Each line below must be reproduced exactly as it stands. Pictures stay out of the copy.

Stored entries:

== Segment start ==

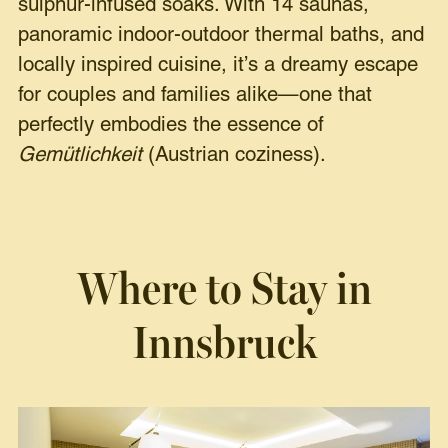
sulphur-infused soaks. With 14 saunas,
panoramic indoor-outdoor thermal baths, and
locally inspired cuisine, it’s a dreamy escape
for couples and families alike—one that
perfectly embodies the essence of
Gemütlichkeit
(Austrian coziness).
Where to Stay in
Innsbruck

== Segment end ==

Response:
sulphur-infused soaks. With 14 saunas,
panoramic indoor-outdoor thermal baths, and
locally inspired cuisine, it’s a dreamy escape
for couples and families alike—one that
perfectly embodies the essence of
Gemütlichkeit
(Austrian coziness).
Where to Stay in
Innsbruck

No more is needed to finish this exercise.